Altaylı, o dönem “Tüm bunları Türkiye Uzay Ajansı’nın 61 milyon TL yani o günkü kurla hemen hemen 3 milyon dolar olan bütçesi ile mi yapacaksınız” diye sorduğunu ve 2023 yılında bütçenin artırılarak 59 milyon dolara çıkarıldığını hatırlatarak şunları kaydetti:
“Ama anlaşılan hedef de değişmiş. İlgili Bakan bu kez Ay’a yumuşak iniş yapacağımızı açıkladı. İnşallah yaparız. Ama bir karşılaştırma olsun diye söyleyeyim. Elindeki tüm birikime ve sahip olduğu teknolojiye rağmen 2012’den bu yana Artemis Projesi ile Ay’a insan indirmeye hazırlanan NASA’nın bu proje için öngördüğü harcama 93 milyar dolar. Sadece roketler beklenenden 6 milyar dolar daha fazlaya mal oluyor. NASA’nın 2023 yılı bütçesi ise 25,5 milyar dolar. Ay’a gitme niyeti falan olmayan Avrupa Uzay Ajansı ESA’nın bütçesi ise 6,5 milyar avro yani aşağı yukarı 7,2 milyar dolar.
‘BİLİME DEĞİL, YALANA ELEŞTİRİ’
Yukarıdaki yazıyı birileri okuyunca üç otuzluk troll taifesini üzerime saldırtıp “Gelişmeye karşı, Ay’a gitmemizi hazmedemiyor. Ne yapsak ona giriyor” gibi abuk sabuk hakaretler sıralayacaklar.

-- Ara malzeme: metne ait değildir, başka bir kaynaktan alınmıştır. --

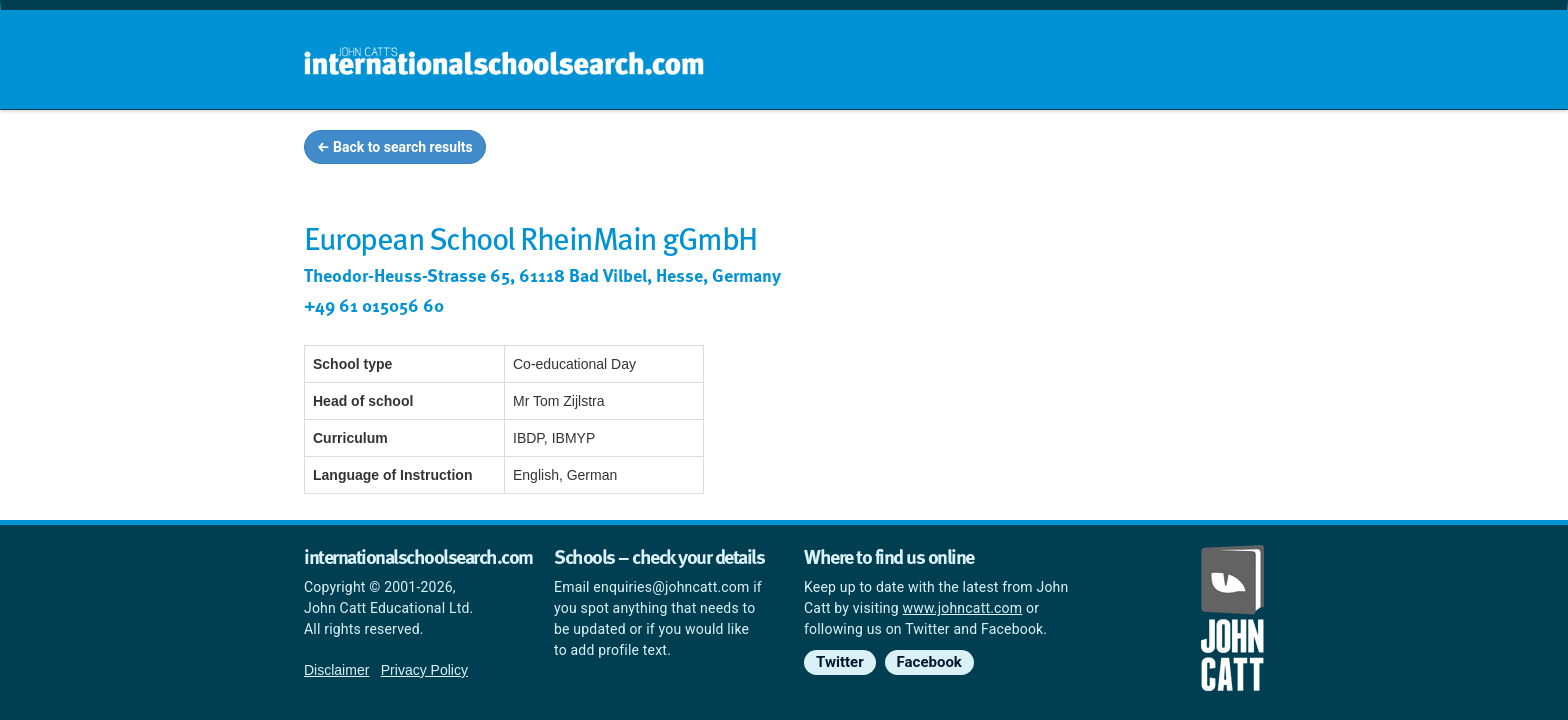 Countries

Biliyorum.
Umurumda mı!
Tabii ki değil.
Ama yine de şunu bilsinler.
Gelişmeye karşı değilim. Bu ülke bir damla gelişsin, bir damla bilime yönelsin diye 10 küsur senedir bilim programı yapıyorum. Bilim adamlarını erkana çıkartıyorum, bilimi sevdirmeye, gençleri bilime yönlendirmeye çalışıyorum.
Başka türlü gelişme olmayacağını biliyorum.
Benim eleştirdiğim yapmak değil, ben palavracılığı ve kaynakları boşa harcayıp hayal satmayı eleştiriyorum.
Ben önceliklerin doğru belirlenemeyip, ülkenin batağa sürüklenmesini eleştiriyorum.
ESA’ya üye olmayacaksın ama sözde bir uzay programın olacak. Komik bütçeyle.
Bırak ESA’yı hiçbir bilim kuruluşuna tam üye olmayacaksın, bilimin evrensel gelişiminin içinde bulanamayacaksın ama bilimden söz edeceksin.
Hepimiz biliyoruz ki, burada mesele bilim değil.
Mesele göz boyamak, mesele hayal satmak.
‘BUNU İKİNCİ KEZ SÖYLÜYORUM, BİLMEM NE DEMEK İSTEDİĞİMİ ANLADINIZ MI’
Aynı şeyi yıllarca hem de çok daha ciddi bir biçimde Sovyetler Birliği yaptı. Gerçekten yaptı.
Ama öncelikleri belirleyemediği için, uluslararası bilim camiasına dahil olmadığı için gelişmelere ayak uyduramadı ve ekonomisi de akılcı yönetilmediği için koca ülke battı.
Daha önce de söyledim, o müthiş ülkenin eğitimli ve kültürlü gencecik kızlarına bizim öküzler “Nataşa” adını taktı.
Bunu ikinci kez söylüyorum, bilmem ne demek istediğimi anladınız mı.”